WHO Suggestion To Limit Antibiotics For Livestock Criticized By US Regulators

Nov 10, 2017

The World Health Organization released recommendations this week to curb the use of antibiotics in livestock, saying it could help reduce the risk of drug-resistant infections in humans.

But the U.S. Department of Agriculture says some of the guidelines from the United Nations’ public health agency would place “unnecessary and unrealistic constraints” on farmers and veterinarians. It's a disagreement that could have an impact on farm exports.

The WHO says some antibiotics should be available to treat infections only in humans, not cattle, hogs and chickens, and that farmers should not use antibiotics to make healthy animals grow faster. Those ideas are in alignment with goals outlined by the U.S. to slow the spread of antibiotic resistance.

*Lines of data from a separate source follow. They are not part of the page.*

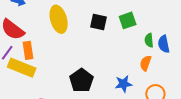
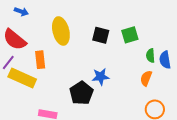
orange rectangle: (28, 50) -> (40, 60), moved
blue star: (123, 84) -> (101, 77), moved

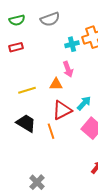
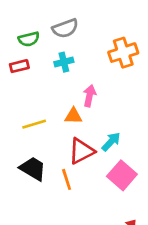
green semicircle: (17, 20) -> (29, 39), moved
cyan cross: (72, 44) -> (64, 62), moved
pink arrow: (68, 69) -> (90, 96), turned -147

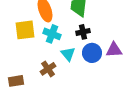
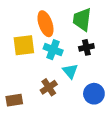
blue circle: (92, 53) -> (94, 94), moved

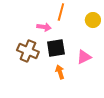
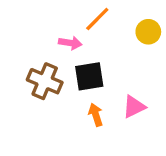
orange line: (61, 12) -> (97, 19), turned 30
pink triangle: (84, 57) -> (134, 107), moved

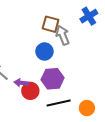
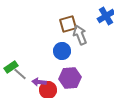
brown square: (51, 24) -> (68, 24), turned -30

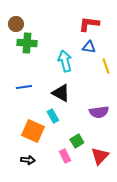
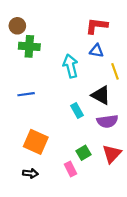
black triangle: (61, 93) -> (101, 95), moved
cyan rectangle: (53, 116) -> (77, 110), moved
red triangle: (100, 156) -> (112, 154), moved

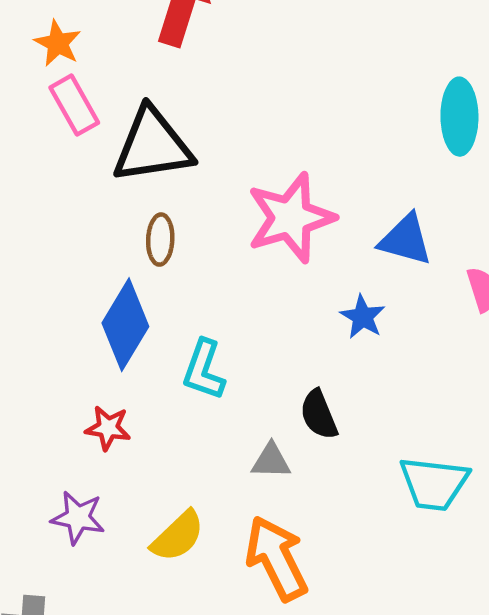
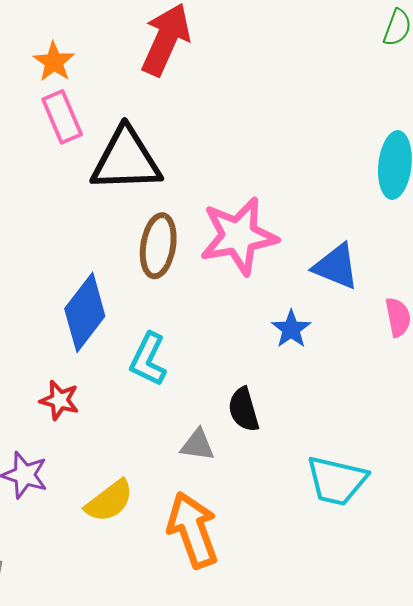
brown ellipse: (160, 240) -> (158, 246), moved, size x1.4

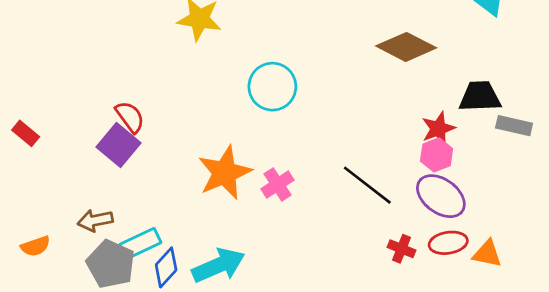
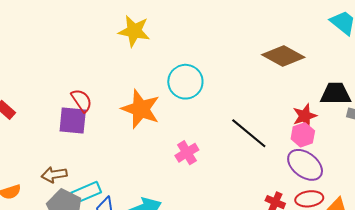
purple square: (119, 145) -> (73, 120), turned -36
orange star: (225, 173) -> (141, 109), moved, turned -30
black line: (367, 185) -> (249, 133), moved

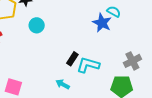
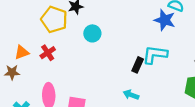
cyan L-shape: (88, 65) -> (155, 55), moved

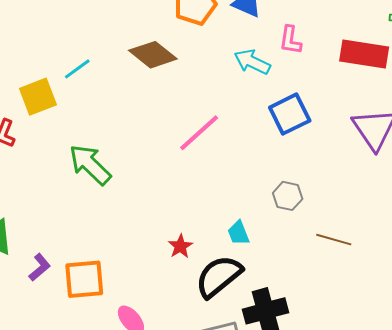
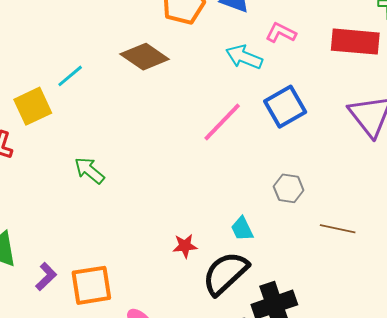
pink L-shape: (290, 40) -> (281, 33), turned 112
pink line: (199, 133) -> (222, 122), moved
green arrow: (90, 165) -> (89, 170), size x0.7
red star: (180, 246) -> (185, 246), turned 30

The WHO goes on to suggest, however, that animals should only be treated when they are sick, not to stop them from getting sick. U.S. policy still allows veterinarians to prescribe antibiotics preventively.

“The WHO guidelines are not in alignment with U.S. policy and are not supported by sound science,” Dr. Chavonda Jacobs-Young, the acting chief scientist at the USDA, said in a statement. Jacobs-Young says there's no indication that restricting preventive treatments would have a meaningful impact on drug-resistant bacteria.

The Food and Drug Administration, which is in charge of regulating veterinary drugs, says preventive antibiotics need to be available to avoid widespread illness in animals, such as respiratory illnesses that commonly infect hogs and cattle in confined-feeding operations.

“However, to ensure these drugs are used judiciously, FDA believes it is critical that these uses are under the oversight of licensed veterinarians,” the agency said in a statement to Harvest Public Media.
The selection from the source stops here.